Cost-Efficient Open Source Big Data Platform at Uber

 


In this blog post, we shared efforts and ideas in improving the platform efficiency of Uber’s Big Data Platform, including file format improvements, HDFS erasure coding, YARN scheduling policy improvements, load balancing, query engines, and Apache Hudi.  These improvements have resulted in significant savings.  In addition, we explored some open challenges like analytics and online colocation, and pricing mechanisms.  However, as the framework outlined in our previous post established, platform efficiency improvements alone do not guarantee efficient operation.  Controlling the supply and the demand of data is equally important, which we will address in an upcoming post.
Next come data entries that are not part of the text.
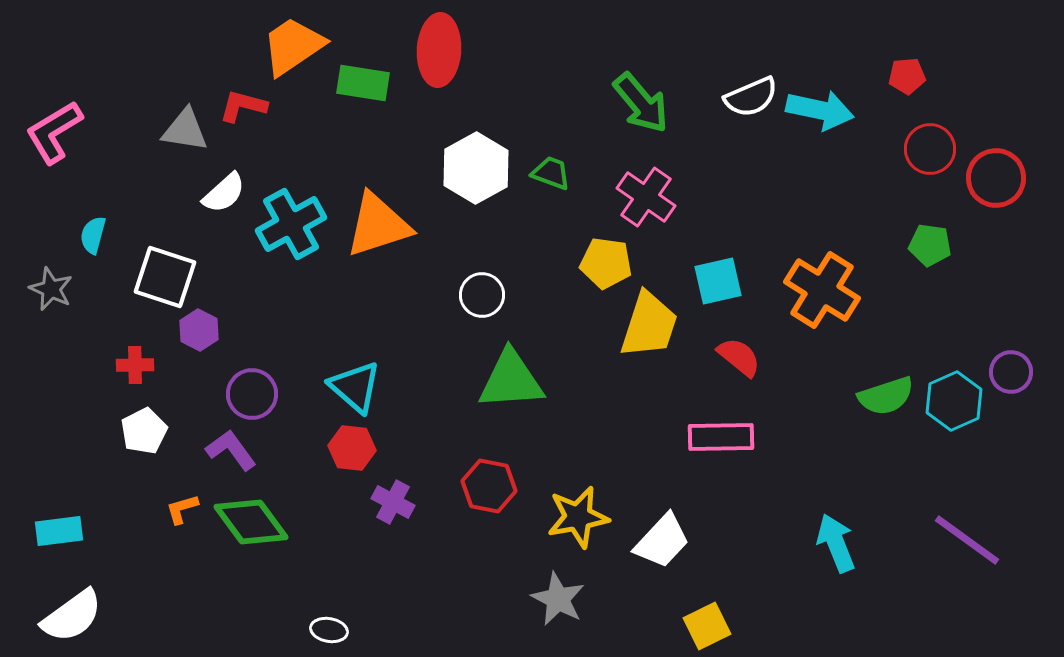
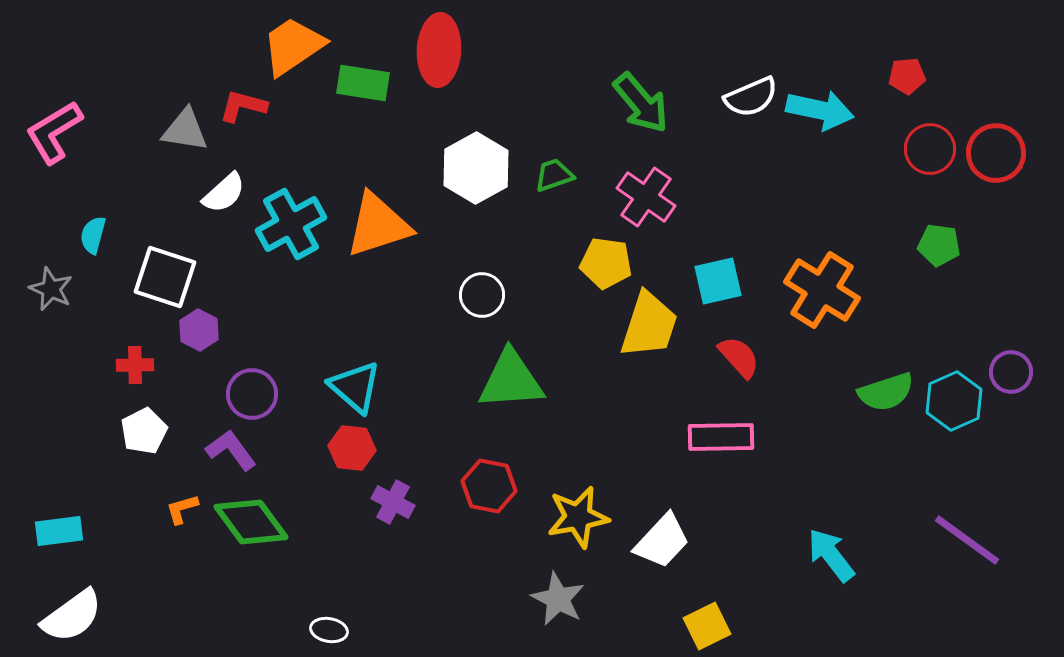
green trapezoid at (551, 173): moved 3 px right, 2 px down; rotated 39 degrees counterclockwise
red circle at (996, 178): moved 25 px up
green pentagon at (930, 245): moved 9 px right
red semicircle at (739, 357): rotated 9 degrees clockwise
green semicircle at (886, 396): moved 4 px up
cyan arrow at (836, 543): moved 5 px left, 12 px down; rotated 16 degrees counterclockwise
As Uber’s business has expanded, the underlying pool of data that powers it has grown exponentially, and thus ever more expensive to process. When Big Data rose to become one of our largest operational expenses, we began an initiative to reduce costs on our data platform, which divides challenges into 3 broad pillars: platform efficiency, supply, and demand. In this post we will discuss our efforts to improve the efficiency of our data platform and bring down costs.

HDFS Erasure Coding

Erasure Coding can dramatically reduce the replication factor of HDFS files. Due to the potentially increased IOPS workload, at Uber we are mainly looking at 3+2 and 6+3 schemes with replication factor of 1.67x and 1.5x. Given that the default HDFS replication factor is 3x, we can reduce the HDD space needs by nearly half!
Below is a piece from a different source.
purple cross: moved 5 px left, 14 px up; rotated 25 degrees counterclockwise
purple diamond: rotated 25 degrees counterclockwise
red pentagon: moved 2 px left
YARN Scheduling Policy Improvements

At Uber, we use Apache YARNTM to run the majority of our Big Data Compute workload (except Presto which runs directly on dedicated servers). Just like many other companies, we started with the standard Capacity Scheduler inside YARN. Capacity Schedule allows us to configure a hierarchical queue structure with MIN and MAX settings for each of the queues. We have created a 2-level queue structure with organizations as the first level, and which allow users to create second-level queues based on sub-teams, priority tiers, or job types.

Avoid the Rush Hours

Another problem we have with YARN resource utilization is that there is still a daily pattern at the whole cluster level. Many teams decided to run their ETL pipelines between 00:00-01:00 UTC, since that’s supposedly when the last day of logs is ready. Those pipelines may run for 1-2 hours. This makes the YARN cluster extremely busy in those rush hours.
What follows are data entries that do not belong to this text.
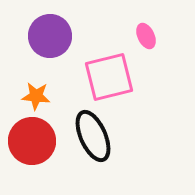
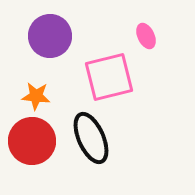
black ellipse: moved 2 px left, 2 px down
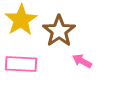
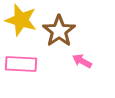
yellow star: rotated 24 degrees counterclockwise
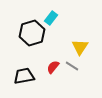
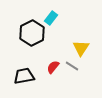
black hexagon: rotated 10 degrees counterclockwise
yellow triangle: moved 1 px right, 1 px down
Instead of adding more machines to the YARN cluster, which would reduce the average utilization and hurt cost efficiency, we plan to implement time-based rates. Basically, when we calculate the average usage in the last 23 hours, we apply a scaling factor that is different based on the hour of the day.  For example, the scaling factor will be 2x for the rush hours from 0-4 UTC, and 0.8x for the rest of the day.

Cluster of Clusters

As our YARN and HDFS clusters continued to grow bigger, we started to notice a performance bottleneck. Both HDFS NameNode and YARN ResourceManager started to slow down due to the ever-increasing cluster size. While this is mainly a scalability challenge, it also dramatically affects our cost efficiency goals.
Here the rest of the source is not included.